The walk down to the beach is so different now. The big trees that shaded the walk are gone. The old fences with greenery on both sides are gone. The homes are gone too. All that remain are the concrete remains of the World War II pill box. We chatted with a man – maybe in in his 60’s – who was going into the water to hunt octopuses. Kit shared about living here when Pearl Harbor was bombed on December 7, 1941. The man nodded and said . . . that was a long time ago. We chattered on. And wished each other a Happy Thanksgiving.

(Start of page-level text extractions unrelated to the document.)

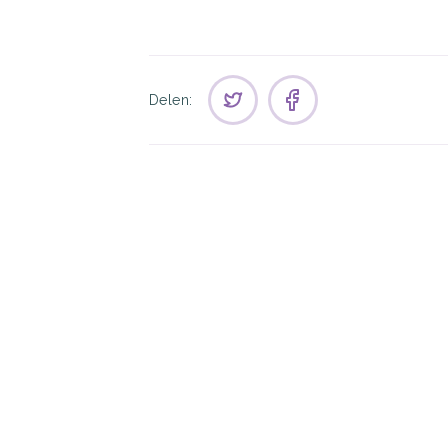
Delen:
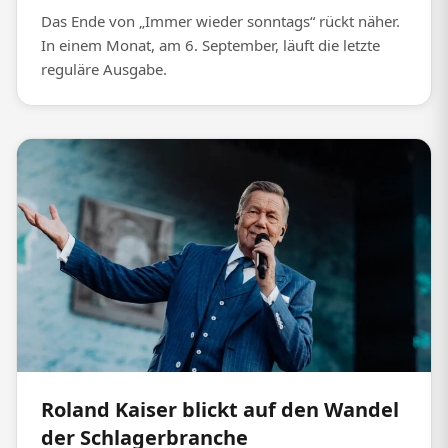
Das Ende von „Immer wieder sonntags“ rückt näher.
In einem Monat, am 6. September, läuft die letzte
reguläre Ausgabe.
Roland Kaiser blickt auf den Wandel
der Schlagerbranche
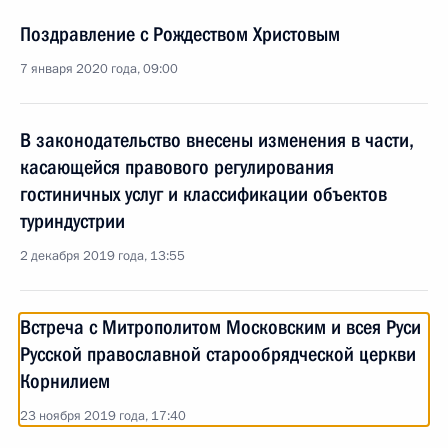
Поздравление с Рождеством Христовым
7 января 2020 года, 09:00
В законодательство внесены изменения в части,
касающейся правового регулирования
гостиничных услуг и классификации объектов
туриндустрии
2 декабря 2019 года, 13:55
Встреча с Митрополитом Московским и всея Руси
Русской православной старообрядческой церкви
Корнилием
23 ноября 2019 года, 17:40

I was left with a sense of how impermanent things are. But I also have a new awareness of just how precious the folks are who share our past. . . who remember the same things . . .with whom we can replay the times long gone.
Good Evening, God!
We parked next to this tree and as we returned from swimming I glimpsed it out the car window. The tree seemed lit up. . . like I was seeing it for the first time. And that brought to mind Psalm 1:3: That person is like a tree planted by streams of water which yields its fruit in season and whose leaf does not wither . . .
Ah, we are like trees . . . planted in You . . . the Ground of our being. The Bible is referring to those whose delight is in You. But, I think You are always hoping that each of us will come closer and grow in our delight in You. For me that is one of the many ways in which You pour out help.

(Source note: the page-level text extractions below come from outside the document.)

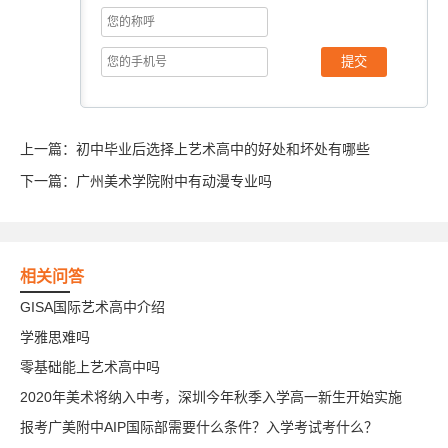
提交
上一篇：
初中毕业后选择上艺术高中的好处和坏处有哪些
下一篇：
广州美术学院附中有动漫专业吗
相关问答
GISA国际艺术高中介绍
学雅思难吗
零基础能上艺术高中吗
2020年美术将纳入中考，深圳今年秋季入学高一新生开始实施
报考广美附中AIP国际部需要什么条件？入学考试考什么？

In my mind Your help is limitless . . . endless . . . how else could You care for BILLIONS of us and countless creatures and billions of galaxies and so forth. So for me it feels natural to ask for Your help.
And this morning, while saying grace I did ask for help for all of us present. Afterwards, a dear friend remarked that those of us present really didn’t need help compared to most of the world’s people! And that is certainly true!
My friend is an extraordinarily good and generous person. And I appreciated her observation. It is good to be reminded that our needs are not to be compared to the refugees and homeless and abused.
So I am thinking, God, that in addition to the various way I seek Your help — I need You to help me be more generous in giving and in caring. And more grateful.